* _DESCRIPTION OF THE TASK_
Filter these entries, keeping only lines that hold the word "Navn".

DATA FOR THIS EXERCISE Start Marker

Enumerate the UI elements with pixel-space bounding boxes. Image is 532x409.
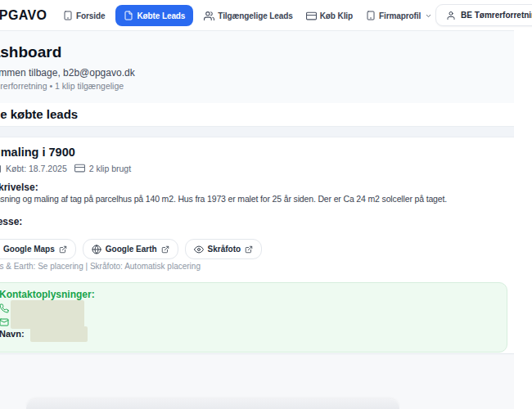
- nav-item-kob-klip[interactable]: Køb Klip: [304, 6, 355, 26]
- eye-icon: [194, 245, 204, 254]
- lead-title: Tagmaling i 7900: [0, 146, 75, 159]
- page: OPGAVO Forside Købte Leads: [0, 0, 514, 409]
- main-nav: Forside Købte Leads Tilgængelige Leads: [61, 0, 435, 31]
- globe-icon: [92, 245, 101, 254]
- redacted-contact-block: [11, 300, 84, 329]
- users-icon: [204, 11, 214, 21]
- account-label: BE Tømrerforretning: [461, 11, 532, 20]
- home-device-icon: [63, 11, 73, 20]
- skrafoto-button[interactable]: Skråfoto: [185, 239, 263, 259]
- name-label: Navn:: [0, 329, 25, 339]
- bottom-panel-edge: [26, 399, 399, 409]
- lead-card: Tagmaling i 7900 Købt: 18.7.2025 2 klip …: [0, 137, 514, 354]
- address-label: Adresse:: [0, 216, 22, 227]
- clips-used-label: 2 klip brugt: [89, 164, 131, 173]
- map-note-text: Maps & Earth: Se placering | Skråfoto: A…: [0, 262, 201, 271]
- credit-card-icon: [306, 11, 317, 21]
- external-link-icon: [245, 245, 253, 254]
- contact-card: Kontaktoplysninger: Navn:: [0, 282, 507, 353]
- brand-logo[interactable]: OPGAVO: [0, 0, 47, 30]
- clips-used-badge: 2 klip brugt: [74, 163, 131, 173]
- map-buttons-row: Google Maps Google Earth: [0, 239, 262, 259]
- nav-item-tilgaengelige-leads[interactable]: Tilgængelige Leads: [201, 6, 295, 26]
- nav-item-forside[interactable]: Forside: [61, 6, 107, 25]
- app-window: OPGAVO Forside Købte Leads: [0, 0, 532, 409]
- dashboard-header: Dashboard Velkommen tilbage, b2b@opgavo.…: [0, 31, 514, 103]
- description-label: Beskrivelse:: [0, 182, 38, 193]
- nav-item-label: Købte Leads: [137, 11, 185, 20]
- page-title: Dashboard: [0, 43, 514, 61]
- account-button[interactable]: BE Tømrerforretning: [435, 4, 532, 26]
- nav-item-firmaprofil[interactable]: Firmaprofil: [363, 6, 435, 25]
- nav-item-label: Forside: [76, 11, 105, 20]
- external-link-icon: [59, 245, 67, 254]
- external-link-icon: [161, 245, 169, 254]
- chevron-down-icon: [425, 12, 432, 20]
- map-button-label: Google Earth: [106, 245, 157, 254]
- mail-icon: [0, 317, 9, 327]
- account-meta-text: BE Tømrerforretning • 1 klip tilgængelig…: [0, 81, 514, 91]
- nav-item-kobte-leads[interactable]: Købte Leads: [115, 5, 193, 26]
- user-icon: [446, 11, 456, 20]
- nav-item-label: Tilgængelige Leads: [218, 11, 292, 20]
- purchased-date-label: Købt: 18.7.2025: [6, 164, 67, 173]
- google-maps-button[interactable]: Google Maps: [0, 239, 76, 259]
- section-gap-band: [0, 126, 514, 137]
- nav-item-label: Køb Klip: [320, 11, 353, 20]
- top-navbar: OPGAVO Forside Købte Leads: [0, 0, 514, 31]
- nav-item-label: Firmaprofil: [379, 11, 421, 20]
- profile-device-icon: [366, 11, 376, 20]
- document-icon: [124, 11, 133, 20]
- leads-section-header: Dine købte leads: [0, 103, 514, 126]
- contact-title: Kontaktoplysninger:: [0, 289, 95, 300]
- google-earth-button[interactable]: Google Earth: [83, 239, 178, 259]
- map-button-label: Skråfoto: [208, 245, 241, 254]
- calendar-icon: [0, 164, 2, 173]
- map-button-label: Google Maps: [3, 245, 55, 254]
- bottom-background: [0, 354, 514, 409]
- credit-card-icon: [74, 163, 85, 173]
- redacted-name-block: [30, 326, 88, 342]
- phone-icon: [0, 303, 9, 313]
- welcome-text: Velkommen tilbage, b2b@opgavo.dk: [0, 67, 514, 79]
- description-text: Afrensning og maling af tag på parcelhus…: [0, 194, 447, 204]
- purchased-date: Købt: 18.7.2025: [0, 164, 67, 173]
- section-title: Dine købte leads: [0, 103, 514, 121]
- lead-meta-row: Købt: 18.7.2025 2 klip brugt: [0, 163, 131, 173]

DATA FOR THIS EXERCISE End Marker

* _RESPONSE TO THE TASK_
- name-label: Navn:: [0, 329, 25, 339]
- contact-card: Kontaktoplysninger: Navn:: [0, 282, 507, 353]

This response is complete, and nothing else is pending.